Molecular Oncology & Biomarkers

The overall goals of this program are to understand the fundamental cellular and molecular processes that contribute to cancer development and progression. The research interests of the program can be divided into three broad themes: Cancer Genetics, Epigenetics, and Chaperone Biology. Collectively these themes address important topics of tumor cell and molecular biology:

  • The genetic basis of cancer development and progression through the roles of specific genes and pathways;
  • The genetic basis of metastasis underlying the roles of metastasis suppressor genes, metastasis promoting genes, and microRNAs involved in metastasis;
  • The role of transcription factors in promoting cancer progression;
  • Cancer genomics in primary human tumors and mouse models of cancer using gene expression and Next Gen sequencing;
  • Application of bioinformatics tools to study complex data sets;
  • The role of oncogenes and glycoconjugates in cancer cell progression;
  • Genome-wide analysis of epigenetic changes in cancer development as a tool to identify biomarkers for prediction of progression and prognosis;
  • Analysis of heat shock chaperones and other stress proteins in cancer development and as targets for cancer therapies;
  • The role of obesity and metabolic changes in the development of cancer.

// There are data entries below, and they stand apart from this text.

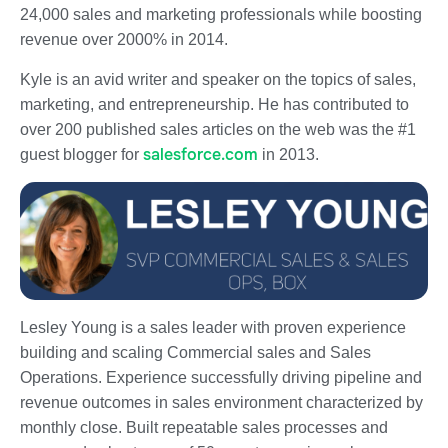
24,000 sales and marketing professionals while boosting
revenue over 2000% in 2014.
Kyle is an avid writer and speaker on the topics of sales,
marketing, and entrepreneurship. He has contributed to
over 200 published sales articles on the web was the #1
salesforce.com
guest blogger for
in 2013.
Lesley Young is a sales leader with proven experience
building and scaling Commercial sales and Sales
Operations. Experience successfully driving pipeline and
revenue outcomes in sales environment characterized by
monthly close. Built repeatable sales processes and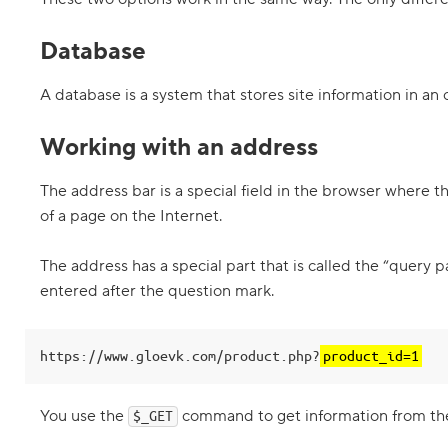
e
m
Database
b
l
i
n
A database is a system that stores site information in an
g
t
Working with an address
h
e
p
r
The address bar is a special field in the browser where t
o
of a page on the Internet.
d
u
c
The address has a special part that is called the “query
t
p
entered after the question mark.
a
g
e
https://www.gloevk.com/product.php?
product_id=1
6
.
C
You use the
command to get information from th
$_GET
h
a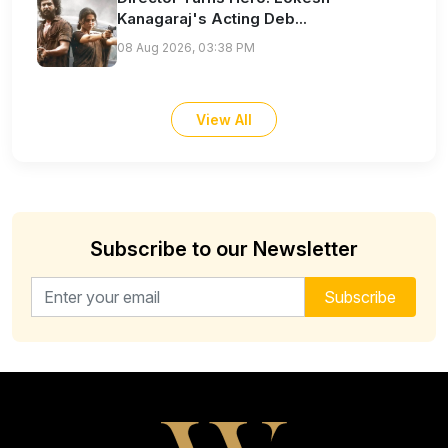
Kanagaraj's Acting Deb...
08 Aug 2026, 03:38 PM
View All
Subscribe to our Newsletter
Email address for newsletter
Subscribe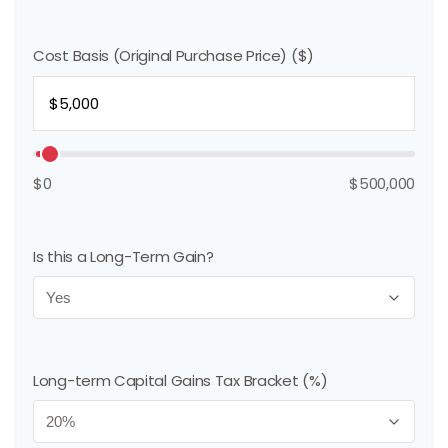
Cost Basis (Original Purchase Price) ($)
$0
$500,000
Is this a Long-Term Gain?
Long-term Capital Gains Tax Bracket (%)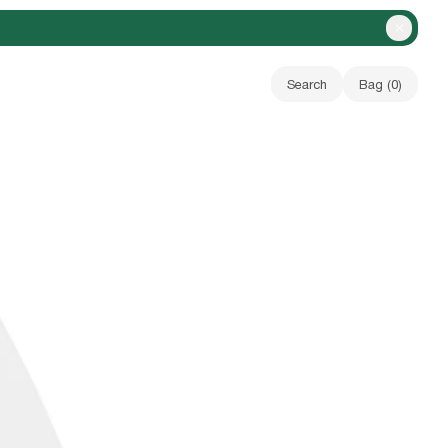
Close A
Search
Bag (
0
)
Your bag is empty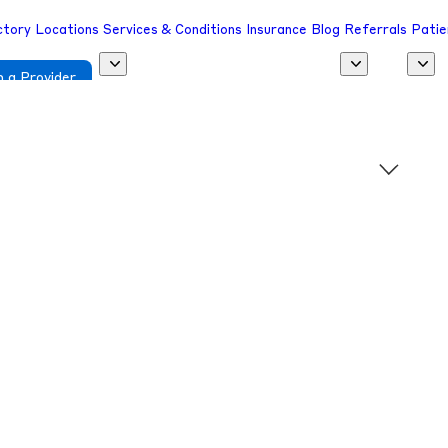
ctory
Locations
Services & Conditions
Insurance
Blog
Referrals
Patie
 a Provider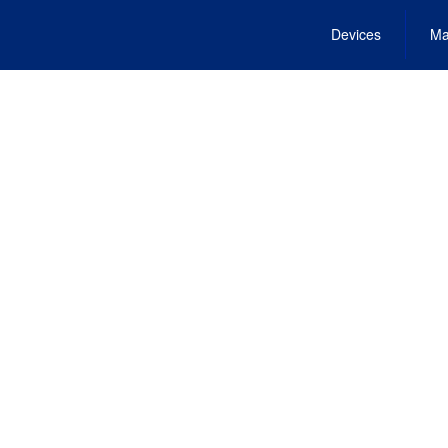
Devices
Ma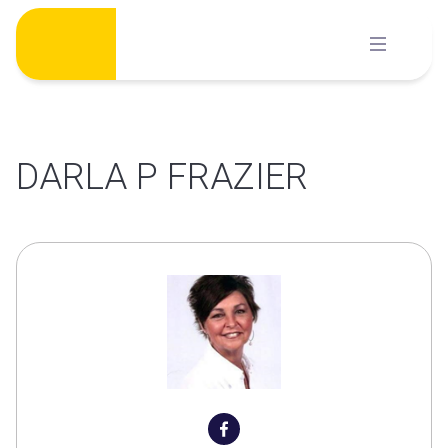
Skip
to
content
DARLA P FRAZIER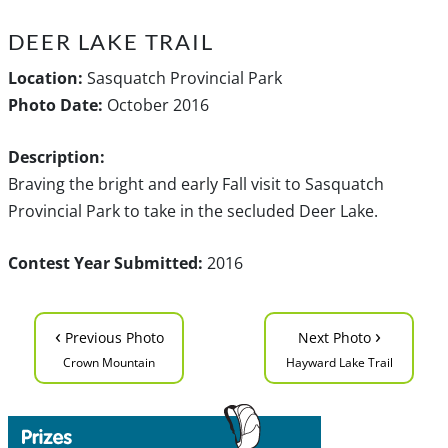
DEER LAKE TRAIL
Location:
Sasquatch Provincial Park
Photo Date:
October 2016
Description:
Braving the bright and early Fall visit to Sasquatch
Provincial Park to take in the secluded Deer Lake.
Contest Year Submitted:
2016
‹
›
Previous Photo
Next Photo
Crown Mountain
Hayward Lake Trail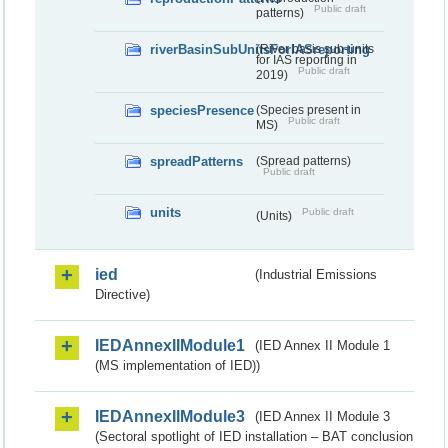
Public draft
patterns)
riverBasinSubUnitsForIASreporting
(River basis sub-units
for IAS reporting in
Public draft
2019)
speciesPresence
(Species present in
Public draft
MS)
spreadPatterns
(Spread patterns)
Public draft
units
Public draft
(Units)
ied
(Industrial Emissions
Directive)
IEDAnnexIIModule1
(IED Annex II Module 1
(MS implementation of IED))
IEDAnnexIIModule3
(IED Annex II Module 3
(Sectoral spotlight of IED installation – BAT conclusion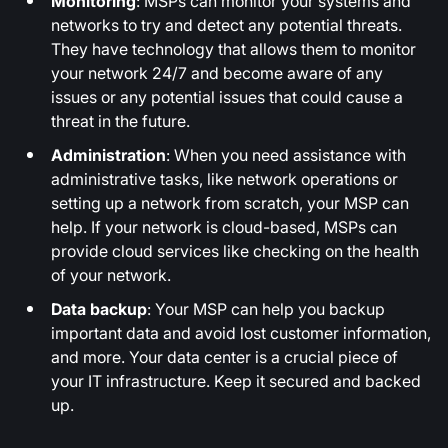
Monitoring
: MSPs can monitor your systems and
networks to try and detect any potential threats.
They have technology that allows them to monitor
your network 24/7 and become aware of any
issues or any potential issues that could cause a
threat in the future.
Administration
: When you need assistance with
administrative tasks, like network operations or
setting up a network from scratch, your MSP can
help. If your network is cloud-based, MSPs can
provide cloud services like checking on the health
of your network.
Data backup
: Your MSP can help you backup
important data and avoid lost customer information,
and more. Your data center is a crucial piece of
your IT infrastructure. Keep it secured and backed
up.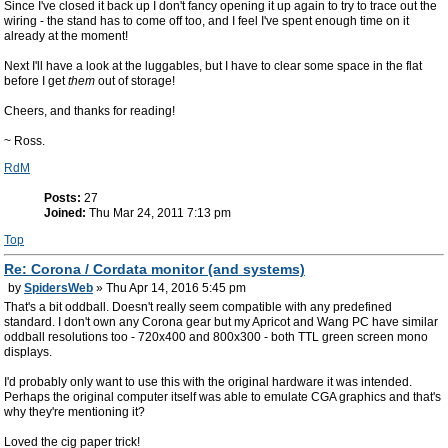
Since I've closed it back up I don't fancy opening it up again to try to trace out the
wiring - the stand has to come off too, and I feel I've spent enough time on it
already at the moment!
Next I'll have a look at the luggables, but I have to clear some space in the flat
before I get
them
out of storage!
Cheers, and thanks for reading!
~ Ross.
RdM
Posts:
27
Joined:
Thu Mar 24, 2011 7:13 pm
Top
Re: Corona / Cordata monitor (and systems)
by
SpidersWeb
» Thu Apr 14, 2016 5:45 pm
That's a bit oddball. Doesn't really seem compatible with any predefined
standard. I don't own any Corona gear but my Apricot and Wang PC have similar
oddball resolutions too - 720x400 and 800x300 - both TTL green screen mono
displays.
I'd probably only want to use this with the original hardware it was intended.
Perhaps the original computer itself was able to emulate CGA graphics and that's
why they're mentioning it?
Loved the cig paper trick!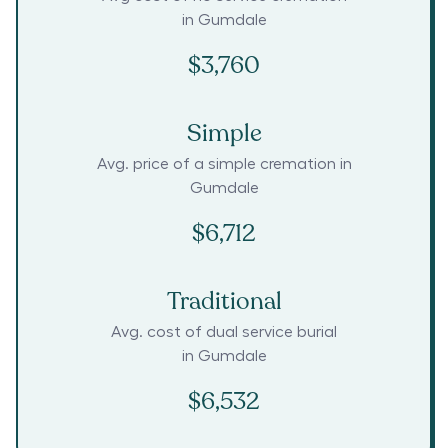
in
Gumdale
$3,760
Simple
Avg. price of a simple cremation in
Gumdale
$6,712
Traditional
Avg. cost of dual service burial
in
Gumdale
$6,532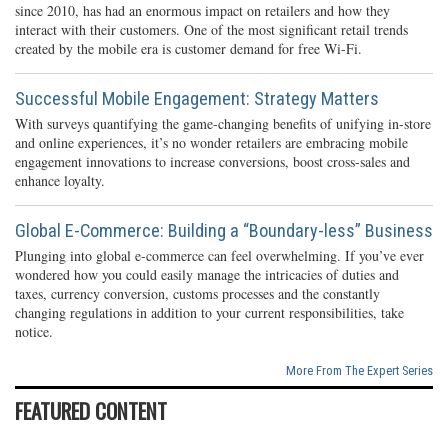
since 2010, has had an enormous impact on retailers and how they
interact with their customers. One of the most significant retail trends
created by the mobile era is customer demand for free Wi-Fi.
Successful Mobile Engagement: Strategy Matters
With surveys quantifying the game-changing benefits of unifying in-store
and online experiences, it’s no wonder retailers are embracing mobile
engagement innovations to increase conversions, boost cross-sales and
enhance loyalty.
Global E-Commerce: Building a “Boundary-less” Business
Plunging into global e-commerce can feel overwhelming. If you’ve ever
wondered how you could easily manage the intricacies of duties and
taxes, currency conversion, customs processes and the constantly
changing regulations in addition to your current responsibilities, take
notice.
More From The Expert Series
FEATURED CONTENT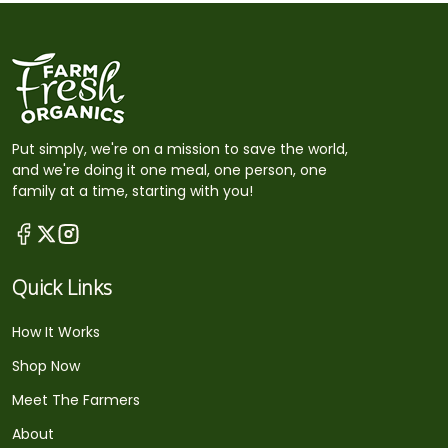
Put simply, we're on a mission to save the world,
and we're doing it one meal, one person, one
family at a time, starting with you!
Quick Links
How It Works
Shop Now
Meet The Farmers
About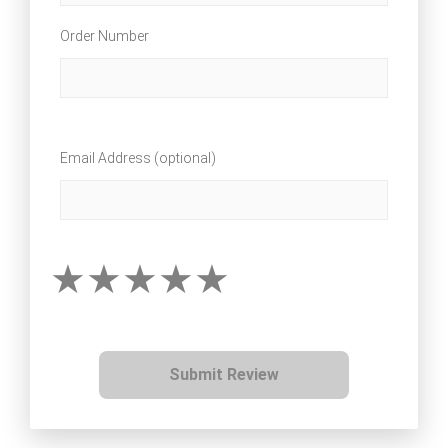
Order Number
Email Address (optional)
Submit Review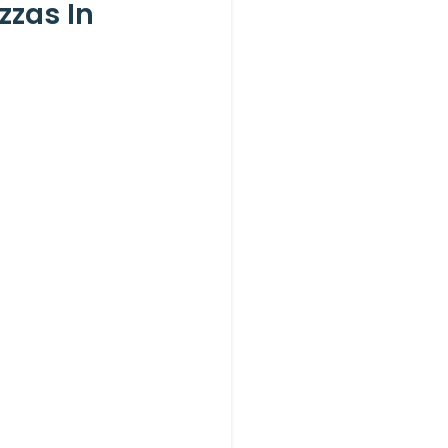
zzas In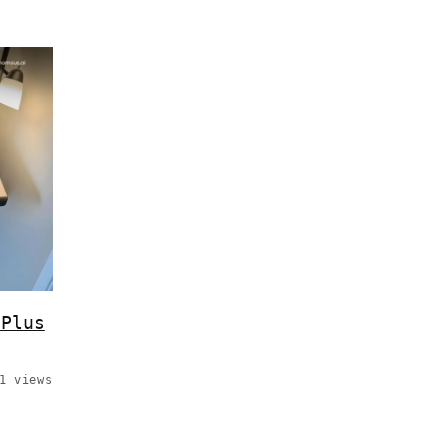
 Plus
1 views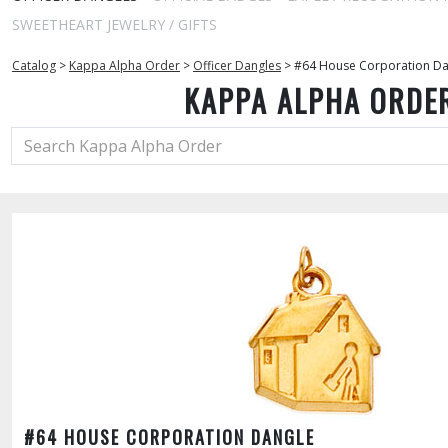
SWEETHEART JEWELRY / GIFTS
Catalog
>
Kappa Alpha Order
>
Officer Dangles
>
#64 House Corporation Da
KAPPA ALPHA ORDE
#64 HOUSE CORPORATION DANGLE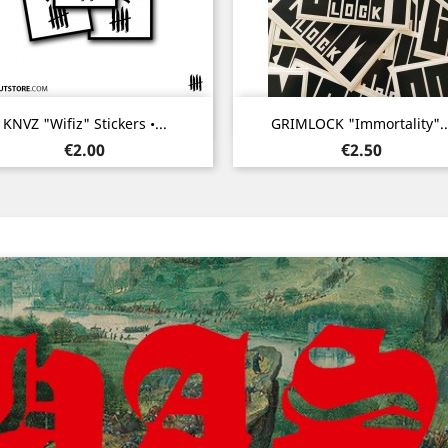
Quick view
Quick view


KNVZ "Wifiz" Stickers •...
GRIMLOCK "Immortality"..
Price
Price
€2.00
€2.50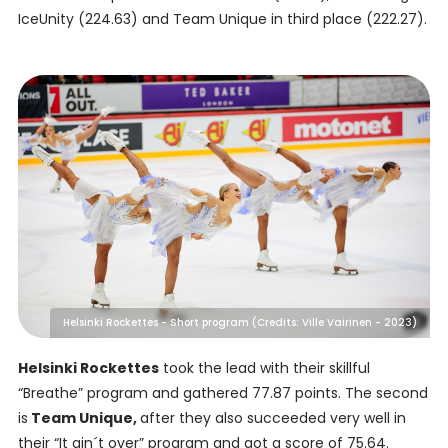
IceUnity (224.63) and Team Unique in third place (222.27).
Helsinki Rockettes - Short program (Credits: Ville Vairinen - 2023)
Helsinki Rockettes
took the lead with their skillful
“Breathe” program and gathered 77.87 points. The second
is
Team Unique,
after they also succeeded very well in
their “It ain´t over” program and got a score of 75.64.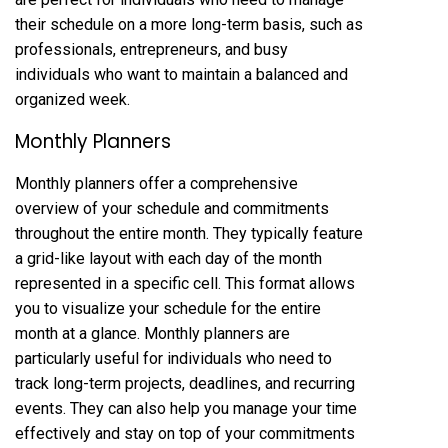
their schedule on a more long-term basis, such as
professionals, entrepreneurs, and busy
individuals who want to maintain a balanced and
organized week.
Monthly Planners
Monthly planners offer a comprehensive
overview of your schedule and commitments
throughout the entire month. They typically feature
a grid-like layout with each day of the month
represented in a specific cell. This format allows
you to visualize your schedule for the entire
month at a glance. Monthly planners are
particularly useful for individuals who need to
track long-term projects, deadlines, and recurring
events. They can also help you manage your time
effectively and stay on top of your commitments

osteosarcoma cell line - telophase

Getting down to where cancer lives

Normal cells have intricate molecular mechanisms that control essential phenotypes such as differentiation, cell division and movement. The molecular pathways that control these phenotypes are disrupted in cancer cells as a result of the expression of oncogenes and loss of regulatory tumor suppressor genes. These events, which are often highly specific to individual types of cancer, disrupt specific molecular pathways that result in uncontrolled cell growth and loss of normal responses to extracellular signaling cues that result in tumor development and progression.

In other words...

Through a more detailed understanding of the various ways in which cancer cells avoid normal regulatory controls it will eventually be possible to design individualized therapies targeting tumor-specific pathways based on their molecular signatures.